The vast majority of people in Southern Africa make their living in the informal economy, as street vendors or manual labourers. Under current lockdown guidelines, these roles are considered "non-essential" and consequently, many no longer have the means to purchase food. 

Unlawful use of force  

Across the region, police and soldiers have been deployed to monitor people’s movements and ensure they comply with government measures. 

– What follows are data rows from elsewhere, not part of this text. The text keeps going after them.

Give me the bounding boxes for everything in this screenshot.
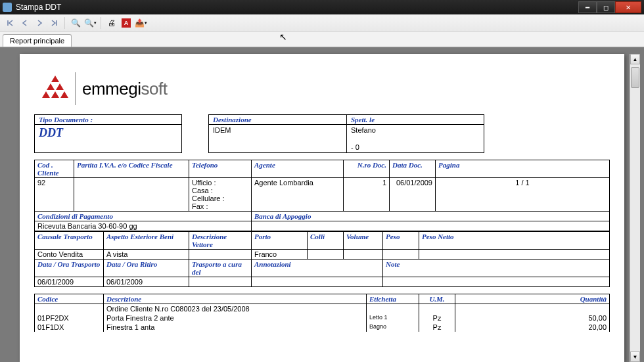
telefono-lines: Ufficio : Casa : Cellulare : Fax : xyxy=(189,178,252,212)
table-row: Ordine Cliente N.ro C080023 del 23/05/20… xyxy=(35,304,610,314)
info-table: Cod . Cliente Partita I.V.A. e/o Codice … xyxy=(34,160,610,231)
nav-last-button[interactable] xyxy=(47,16,60,30)
table-row: 01PF2DX Porta Finestra 2 ante Letto 1 Pz… xyxy=(35,313,610,323)
app-icon xyxy=(3,3,12,12)
items-table: Codice Descrizione Etichetta U.M. Quanti… xyxy=(34,294,610,332)
window-title: Stampa DDT xyxy=(16,3,578,12)
tab-strip: Report principale xyxy=(0,32,644,47)
destinazione-value: IDEM xyxy=(209,125,346,152)
find-button[interactable]: 🔍 xyxy=(69,16,82,30)
tipo-documento-label: Tipo Documento : xyxy=(35,115,181,125)
shipping-table: Causale Trasporto Aspetto Esteriore Beni… xyxy=(34,231,610,287)
print-button[interactable]: 🖨 xyxy=(105,16,118,30)
scroll-down-button[interactable]: ▼ xyxy=(630,351,640,362)
vertical-scrollbar[interactable]: ▲ ▼ xyxy=(630,54,640,362)
nav-next-button[interactable] xyxy=(33,16,46,30)
spett-label: Spett. le xyxy=(347,115,484,125)
titlebar: Stampa DDT ━ ◻ ✕ xyxy=(0,0,644,14)
maximize-button[interactable]: ◻ xyxy=(597,1,615,13)
scroll-up-button[interactable]: ▲ xyxy=(630,54,640,64)
close-button[interactable]: ✕ xyxy=(615,1,641,13)
tipo-documento-value: DDT xyxy=(35,125,181,152)
table-row: 01F1DX Finestra 1 anta Bagno Pz 20,00 xyxy=(35,323,610,332)
report-viewer: emmegisoft Tipo Documento : DDT Destinaz… xyxy=(0,47,644,362)
logo-triangle-icon xyxy=(42,76,68,102)
destinazione-label: Destinazione xyxy=(209,115,346,125)
export-button[interactable]: 📤▾ xyxy=(134,16,147,30)
export-pdf-button[interactable]: A xyxy=(120,16,133,30)
scroll-thumb[interactable] xyxy=(631,67,639,88)
spett-value: Stefano - 0 xyxy=(347,125,484,152)
toolbar: 🔍 🔍▾ 🖨 A 📤▾ xyxy=(0,14,644,32)
nav-first-button[interactable] xyxy=(4,16,17,30)
adobe-icon: A xyxy=(122,18,131,28)
header-blocks: Tipo Documento : DDT Destinazione IDEM S… xyxy=(34,114,610,153)
nav-prev-button[interactable] xyxy=(18,16,32,30)
window-controls: ━ ◻ ✕ xyxy=(578,1,641,13)
tab-main-report[interactable]: Report principale xyxy=(3,34,72,47)
logo-text: emmegisoft xyxy=(82,79,167,99)
find-next-button[interactable]: 🔍▾ xyxy=(83,16,97,30)
logo: emmegisoft xyxy=(34,72,610,105)
report-page: emmegisoft Tipo Documento : DDT Destinaz… xyxy=(20,54,624,362)
minimize-button[interactable]: ━ xyxy=(578,1,597,13)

However, it has been widely documented that security personnel are using disproportionate force to deal with people allegedly breaching measures, beating and humiliating them in public. In some instances, police have even been accused of entering people’s homes and assaulting them.

In Zambia, police were seen to be indiscriminately attacking people on the streets. National police spokesperson Esther Katongo said in a television interview that police in Zambia had adopted a strategy to “hit and detain” anyone found on the streets. In one interview she said: “We hammer you, we hit you, then we do detention. If you escape, you are lucky."

In Zimbabwe, police officers raided a vegetable market, forcing more than 300 vendors to flee and leave behind their produce. Police carried out the raid despite the agriculture sector being flagged as an “essential service” during the 21-day lockdown. Police later disposed of the food and vendors are yet to be compensated. 

In Mozambique, a local television station has accused police of taking advantage of the lockdown to raid vendors’ shops and steal their goods. 

Women, children and vulnerable under threat

Media reports across Southern Africa have highlighted the problems that lockdown measures have created for those living in poverty. Women, children and other vulnerable groups such as those with disabilities are especially impacted.

In Alexandra, a township north of Johannesburg, residents queued after they were promised food by a number of charities earlier this month. Some of the residents told a local news station that they fear dying of hunger more than COVID-19. One woman said: “We want to eat. We are hungry. The corona [lockdown] must be suspended. We want to go back to work. We sell tomatoes and potatoes [on the streets], now we cannot sell and we are unable to make a living. We want food, we want to eat.”